Until Death Do Us Part

Life in the U.S. proves less than ideal for a Ukrainian bride.

"I was sort of overwhelmed contemplating that situation, being that far from home, having a baby, your husband dying," Backe said. "It's almost too improbable to be a script for a movie, with all the things that were going on."

At the first meeting, Backe explained to McGookey that if she didn't help Maslenko, the younger woman would be deported and McGookey would never see her grandson again. When they sat down a second time, McGookey provided a long list of what she wanted from her son's estate. Backe says he warned her that the government might see that as a deal in exchange for her signature and decline to award Maslenko a visa. Still McGookey refused.

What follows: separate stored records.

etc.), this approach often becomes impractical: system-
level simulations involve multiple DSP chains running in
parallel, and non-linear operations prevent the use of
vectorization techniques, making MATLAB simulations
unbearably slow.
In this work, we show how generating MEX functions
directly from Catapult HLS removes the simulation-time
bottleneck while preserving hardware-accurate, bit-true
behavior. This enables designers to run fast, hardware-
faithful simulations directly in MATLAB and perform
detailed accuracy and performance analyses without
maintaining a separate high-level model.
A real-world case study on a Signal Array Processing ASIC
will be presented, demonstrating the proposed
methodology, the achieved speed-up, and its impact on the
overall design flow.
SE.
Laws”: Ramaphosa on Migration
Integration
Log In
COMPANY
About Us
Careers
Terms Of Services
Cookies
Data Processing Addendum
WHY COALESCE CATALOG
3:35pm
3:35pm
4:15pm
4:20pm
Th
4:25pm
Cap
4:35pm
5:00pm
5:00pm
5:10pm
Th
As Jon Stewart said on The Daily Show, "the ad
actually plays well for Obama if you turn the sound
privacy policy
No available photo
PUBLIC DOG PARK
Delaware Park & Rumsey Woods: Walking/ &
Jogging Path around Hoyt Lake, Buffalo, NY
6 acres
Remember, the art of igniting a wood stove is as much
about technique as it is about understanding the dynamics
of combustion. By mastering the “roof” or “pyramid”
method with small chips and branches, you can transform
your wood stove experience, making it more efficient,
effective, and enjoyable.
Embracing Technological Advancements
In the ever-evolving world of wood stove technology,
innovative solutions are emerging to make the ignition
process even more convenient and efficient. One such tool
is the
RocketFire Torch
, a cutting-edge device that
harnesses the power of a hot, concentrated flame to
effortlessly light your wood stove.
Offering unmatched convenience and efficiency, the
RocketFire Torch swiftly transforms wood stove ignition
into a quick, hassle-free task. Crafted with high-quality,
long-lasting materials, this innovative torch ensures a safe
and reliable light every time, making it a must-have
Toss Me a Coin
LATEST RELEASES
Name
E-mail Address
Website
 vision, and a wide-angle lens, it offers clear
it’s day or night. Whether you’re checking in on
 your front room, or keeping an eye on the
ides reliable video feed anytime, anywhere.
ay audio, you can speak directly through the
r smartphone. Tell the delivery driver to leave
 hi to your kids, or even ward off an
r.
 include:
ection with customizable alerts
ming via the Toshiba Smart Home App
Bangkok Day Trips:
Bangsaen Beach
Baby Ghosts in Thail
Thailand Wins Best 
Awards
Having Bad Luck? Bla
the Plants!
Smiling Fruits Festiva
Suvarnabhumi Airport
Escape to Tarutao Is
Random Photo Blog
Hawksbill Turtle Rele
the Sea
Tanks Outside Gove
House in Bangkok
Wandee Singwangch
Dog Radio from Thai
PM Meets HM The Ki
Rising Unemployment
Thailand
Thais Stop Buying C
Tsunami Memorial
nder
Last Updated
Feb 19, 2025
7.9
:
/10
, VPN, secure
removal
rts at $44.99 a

On the last possible day Maslenko could have someone sign to keep her in the country legally, she took an attorney's suggestion that she have a friend legally adopt her. Ludwig agreed to be her de facto mother, and they submitted the necessary paperwork. A month later, immigration officials denied Maslenko's petition to stay in the United States; however, they did not issue a deportation order.

Maslenko decided to stay in Colorado and go to school, taking the $45,000 she had made from the sale of the house and enrolling at the Colorado School of Mines in August 2003. She had attended a mining school in Ukraine, so this was an opportunity to get her master's degree in mining and earth-systems engineering. She graduated on December 17, 2004.

After that, Maslenko was offered a job with a construction company that promised to hire a lawyer to work out her immigration status. Unfortunately, the issues couldn't be resolved. She then met with an international chemical company based in Texas that made the same promise. Maslenko thought things might get sorted out this time, because the firm had its own immigration lawyer. But that also fell though.

Finally, an Australian company offered her a position, and on March 18, Maslenko left the United States. She says she loves this country and would have preferred to stay, but without her mother-in-law's signature, she had no choice but to leave, taking her U.S.-born son with her.

"I think from the start, it was an improbable and sad situation," Backe says. "But within that, there were a number of people who came forward to help her through to a better place, and in the big picture, it's a heartwarming story for all the people who pitched in to help to get her to stay and then to get her to Australia."